> _Exercise_
Which lines of the records below contain the word "content"? Show each one.

============================================================

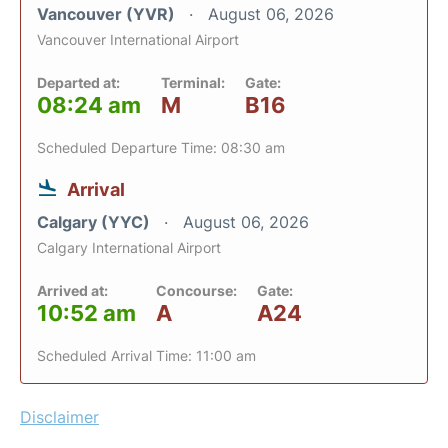
Vancouver (YVR)
August 06, 2026
Vancouver International Airport
Departed at:
Terminal:
Gate:
08:24 am
M
B16
Scheduled Departure Time: 08:30 am
Arrival
Calgary (YYC)
August 06, 2026
Calgary International Airport
Arrived at:
Concourse:
Gate:
10:52 am
A
A24
Scheduled Arrival Time: 11:00 am
Disclaimer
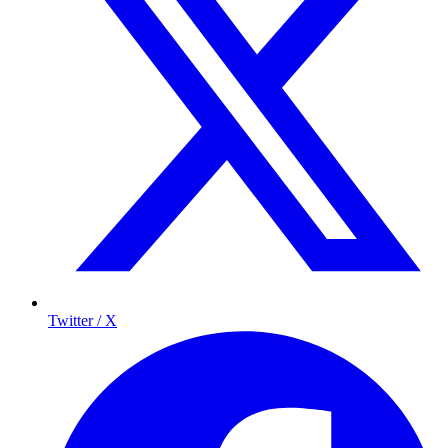
Twitter / X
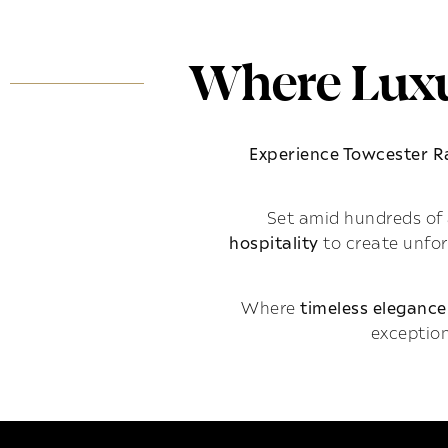
Where Luxu
Experience Towcester 
Set amid hundreds of 
hospitality
to create unfo
Where
timeless elegance
exception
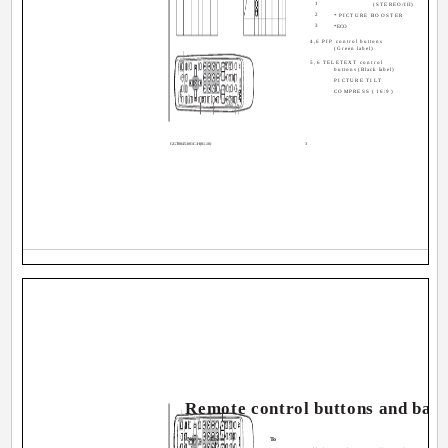
1
(STEREO/I
II)
2
*PICTURE BOOSTER
3
*ECO
4,6 PIP control buttons
(Green label)
5,6 TELETEXT control
buttons (Black label)
PICTURE TILT
__
COMPRESS (16:9)
_
GGT0045-001C-H(01-10)
3
Remote control buttons and basi
No.
Press
To
1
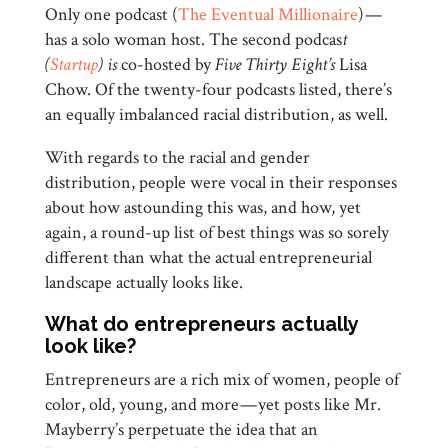
Only one podcast (
The Eventual Millionaire
) —
has a solo woman host. The second podcas
t
(
Startup
) is
co-hosted by
Five Thirty Eight’s
Lisa
Chow. Of the twenty-four podcasts listed, there’s
an equally imbalanced racial distribution, as well.
With regards to the racial and gender
distribution, people were vocal in their responses
about how astounding this was, and how, yet
again, a round-up list of best things was so sorely
different than what the actual entrepreneurial
landscape actually looks like.
What do entrepreneurs actually
look like?
Entrepreneurs are a rich mix of women, people of
color, old, young, and more — yet posts like Mr.
Mayberry’s perpetuate the idea that an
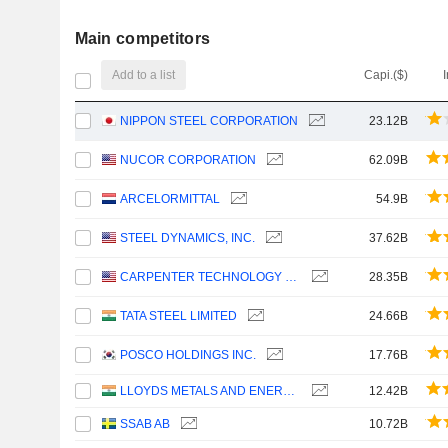
Main competitors
Add to a list
Capi.($)
NIPPON STEEL CORPORATION
23.12B
NUCOR CORPORATION
62.09B
ARCELORMITTAL
54.9B
STEEL DYNAMICS, INC.
37.62B
CARPENTER TECHNOLOGY CORPORATION
28.35B
TATA STEEL LIMITED
24.66B
POSCO HOLDINGS INC.
17.76B
LLOYDS METALS AND ENERGY LIMITED
12.42B
SSAB AB
10.72B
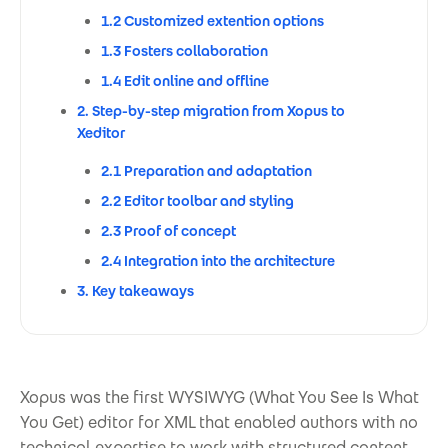
1.2 Customized extention options
1.3 Fosters collaboration
1.4 Edit online and offline
2. Step-by-step migration from Xopus to
Xeditor
2.1 Preparation and adaptation
2.2 Editor toolbar and styling
2.3 Proof of concept
2.4 Integration into the architecture
3. Key takeaways
Xopus was the first WYSIWYG (What You See Is What
You Get) editor for XML that enabled authors with no
technical expertise to work with structured content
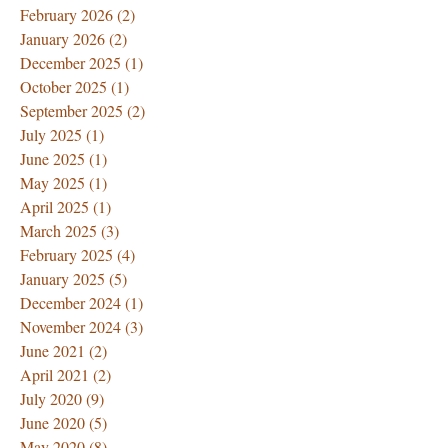
February 2026
(2)
2 posts
January 2026
(2)
2 posts
December 2025
(1)
1 post
October 2025
(1)
1 post
September 2025
(2)
2 posts
July 2025
(1)
1 post
June 2025
(1)
1 post
May 2025
(1)
1 post
April 2025
(1)
1 post
March 2025
(3)
3 posts
February 2025
(4)
4 posts
January 2025
(5)
5 posts
December 2024
(1)
1 post
November 2024
(3)
3 posts
June 2021
(2)
2 posts
April 2021
(2)
2 posts
July 2020
(9)
9 posts
June 2020
(5)
5 posts
May 2020
(8)
8 posts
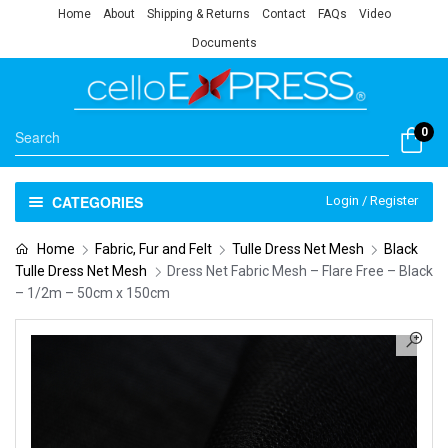
Home
About
Shipping & Returns
Contact
FAQs
Video
Documents
0
CATEGORIES
Login / Register
Home
Fabric, Fur and Felt
Tulle Dress Net Mesh
Black
Tulle Dress Net Mesh
Dress Net Fabric Mesh – Flare Free – Black
– 1/2m – 50cm x 150cm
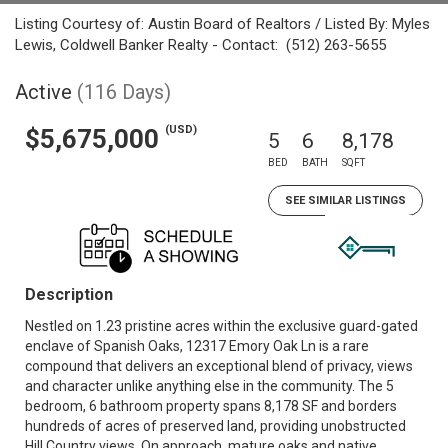
Listing Courtesy of: Austin Board of Realtors / Listed By: Myles
Lewis, Coldwell Banker Realty - Contact: (512) 263-5655
Active
(116 Days)
(USD)
$5,675,000
5
6
8,178
BED
BATH
SQFT
SEE SIMILAR LISTINGS
Description
Nestled on 1.23 pristine acres within the exclusive guard-gated
enclave of Spanish Oaks, 12317 Emory Oak Ln is a rare
compound that delivers an exceptional blend of privacy, views
and character unlike anything else in the community. The 5
bedroom, 6 bathroom property spans 8,178 SF and borders
hundreds of acres of preserved land, providing unobstructed
Hill Country views. On approach, mature oaks and native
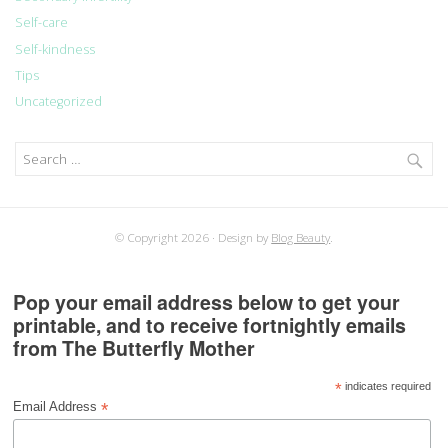
Self-care
Self-kindness
Tips
Uncategorized
Search
for:
© Copyright 2026
Design by
Blog Beauty
.
Pop your email address below to get your
printable, and to receive fortnightly emails
from The Butterfly Mother
*
indicates required
*
Email Address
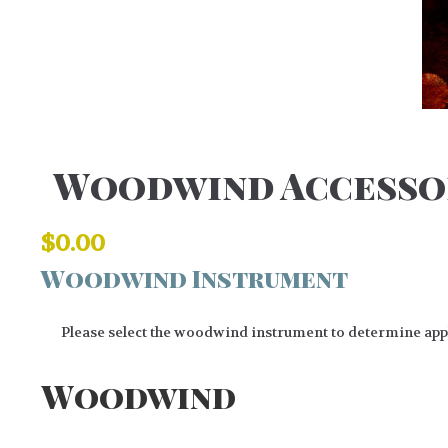
Woodwind Accesso
$
0.00
Woodwind Instrument
Please select the woodwind instrument to determine appli
Woodwind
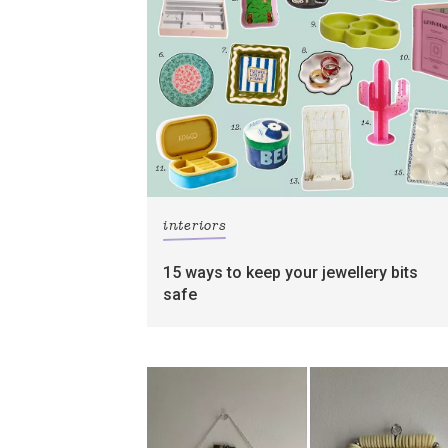
interiors
15 ways to keep your jewellery bits
safe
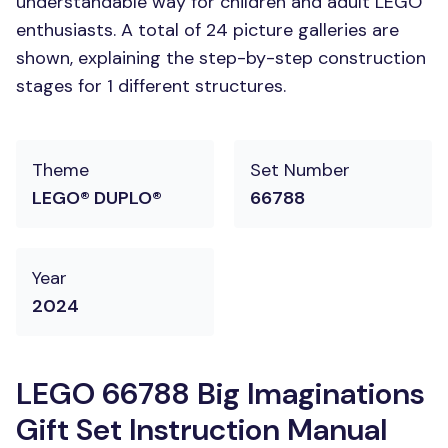
understandable way for children and adult LEGO
enthusiasts. A total of 24 picture galleries are
shown, explaining the step-by-step construction
stages for 1 different structures.
Theme
Set Number
LEGO® DUPLO®
66788
Year
2024
LEGO 66788 Big Imaginations
Gift Set Instruction Manual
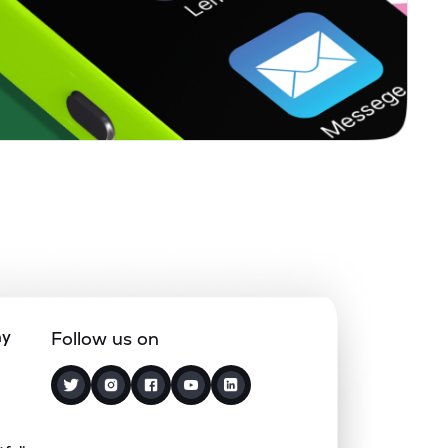
0.00%
14.83%
12.99%
0.37%
1.34%
2.18%
1.69%
17.21%
22.60%
0.00%
2.71%
4.66%
0.63%
9.10%
10.28%
ny
Follow us on
0.31%
5.34%
8.81%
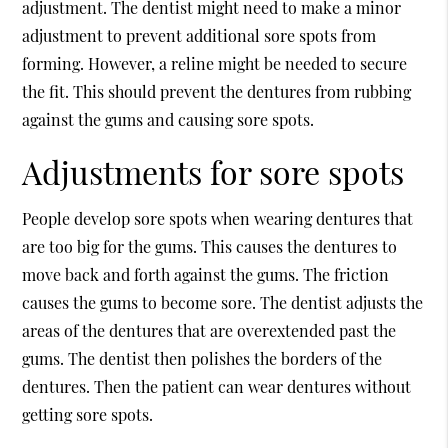
adjustment. The dentist might need to make a minor
adjustment to prevent additional sore spots from
forming. However, a reline might be needed to secure
the fit. This should prevent the dentures from rubbing
against the gums and causing sore spots.
Adjustments for sore spots
People develop sore spots when wearing dentures that
are too big for the gums. This causes the dentures to
move back and forth against the gums. The friction
causes the gums to become sore. The dentist adjusts the
areas of the dentures that are overextended past the
gums. The dentist then polishes the borders of the
dentures. Then the patient can wear dentures without
getting sore spots.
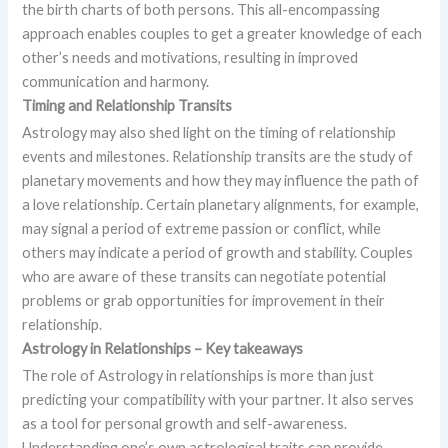
the birth charts of both persons. This all-encompassing
approach enables couples to get a greater knowledge of each
other’s needs and motivations, resulting in improved
communication and harmony.
Timing and Relationship Transits
Astrology may also shed light on the timing of relationship
events and milestones. Relationship transits are the study of
planetary movements and how they may influence the path of
a love relationship. Certain planetary alignments, for example,
may signal a period of extreme passion or conflict, while
others may indicate a period of growth and stability. Couples
who are aware of these transits can negotiate potential
problems or grab opportunities for improvement in their
relationship.
Astrology in Relationships – Key takeaways
The role of Astrology in relationships is more than just
predicting your compatibility with your partner. It also serves
as a tool for personal growth and self-awareness.
Understanding one’s own astrological traits can provide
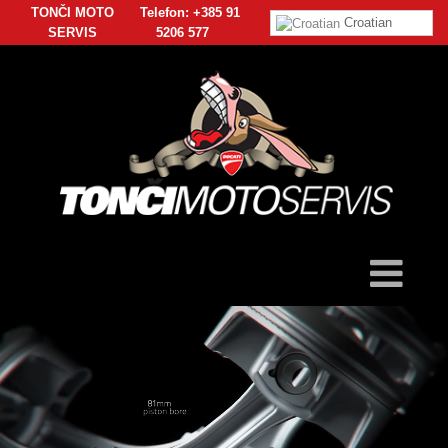
TONČI MOTO
Telefon: +385 91
Croatian
SERVIS
5206 577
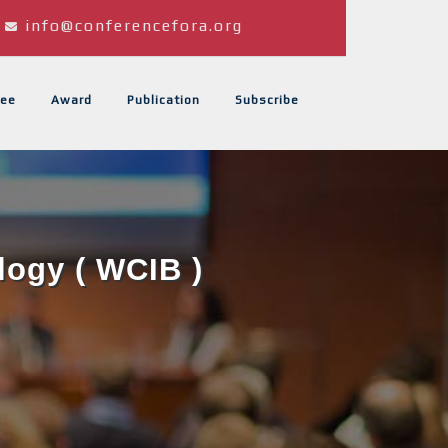
info@conferencefora.org
ee
Award
Publication
Subscribe
logy ( WCIB )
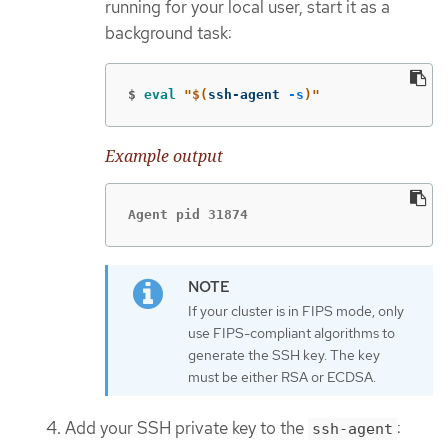
running for your local user, start it as a
background task:
$
eval
"
$(
ssh-agent 
-s
)
"
Example output
Agent pid 31874
If your cluster is in FIPS mode, only
use FIPS-compliant algorithms to
generate the SSH key. The key
must be either RSA or ECDSA.
Add your SSH private key to the
:
ssh-agent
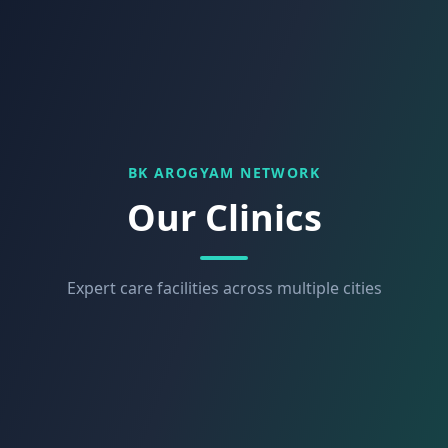
BK AROGYAM NETWORK
Our Clinics
Expert care facilities across multiple cities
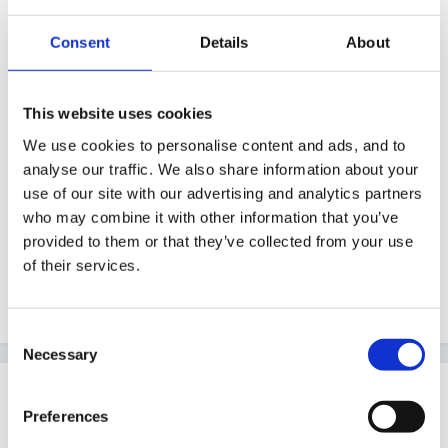
higher expectations as this is the first one to go
Consent
Details
About
through, perhaps he is not as socially advanced as
someone with siblings or perhaps he is too advanced
and has been traeted as an adult for a long time, I
This website uses cookies
think the fact they mentioned he is an only requires an
We use cookies to personalise content and ads, and to
answer, otherwise why mention it. We have an only
analyse our traffic. We also share information about your
child live next door who is the same age as my eldest
use of our site with our advertising and analytics partners
son and in my experience the issues raised when they
who may combine it with other information that you’ve
provided to them or that they’ve collected from your use
are together are different to when another friend who
of their services.
has siblings comes to play, it also makes a difference
where they are in the pecking order.
Consent
Necessary
Selection
Guest
Posted
June 24, 2007
Preferences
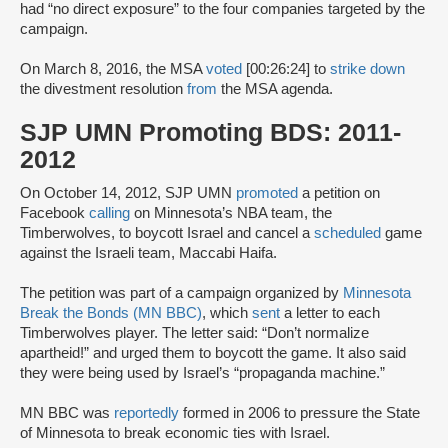
had “no direct exposure” to the four companies targeted by the
campaign.
On March 8, 2016, the MSA
voted
[00:26:24] to
strike down
the divestment resolution
from
the MSA agenda.
SJP UMN Promoting BDS: 2011-
2012
On October 14, 2012, SJP UMN
promoted
a petition on
Facebook
calling
on Minnesota’s NBA team, the
Timberwolves, to boycott Israel and cancel a
scheduled
game
against the Israeli team, Maccabi Haifa.
The petition was part of a campaign organized by
Minnesota
Break the Bonds (MN BBC)
, which
sent
a letter to each
Timberwolves player. The letter said: “Don’t normalize
apartheid!” and urged them to boycott the game. It also said
they were being used by Israel’s “propaganda machine.”
MN BBC was
reportedly
formed in 2006 to pressure the State
of Minnesota to break economic ties with Israel.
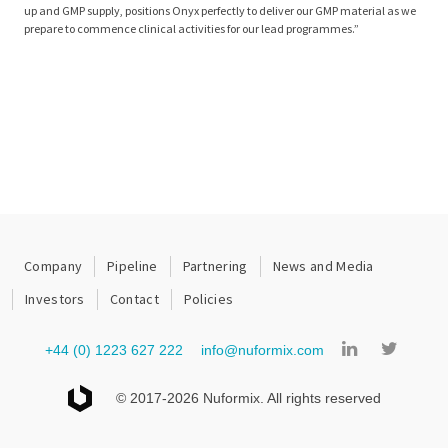
up and GMP supply, positions Onyx perfectly to deliver our GMP material as we
prepare to commence clinical activities for our lead programmes.”
Company
Pipeline
Partnering
News and Media
Investors
Contact
Policies
+44 (0) 1223 627 222
info@nuformix.com
© 2017-2026 Nuformix. All rights reserved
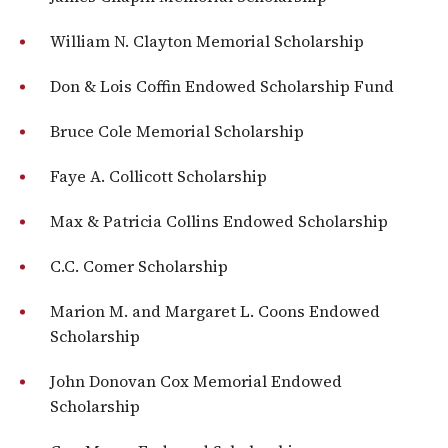
William N. Clayton Memorial Scholarship
Don & Lois Coffin Endowed Scholarship Fund
Bruce Cole Memorial Scholarship
Faye A. Collicott Scholarship
Max & Patricia Collins Endowed Scholarship
C.C. Comer Scholarship
Marion M. and Margaret L. Coons Endowed
Scholarship
John Donovan Cox Memorial Endowed
Scholarship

============================================================

> _Solution_
technical expertise to work with structured content
We use cookies to personalise content and ads, and to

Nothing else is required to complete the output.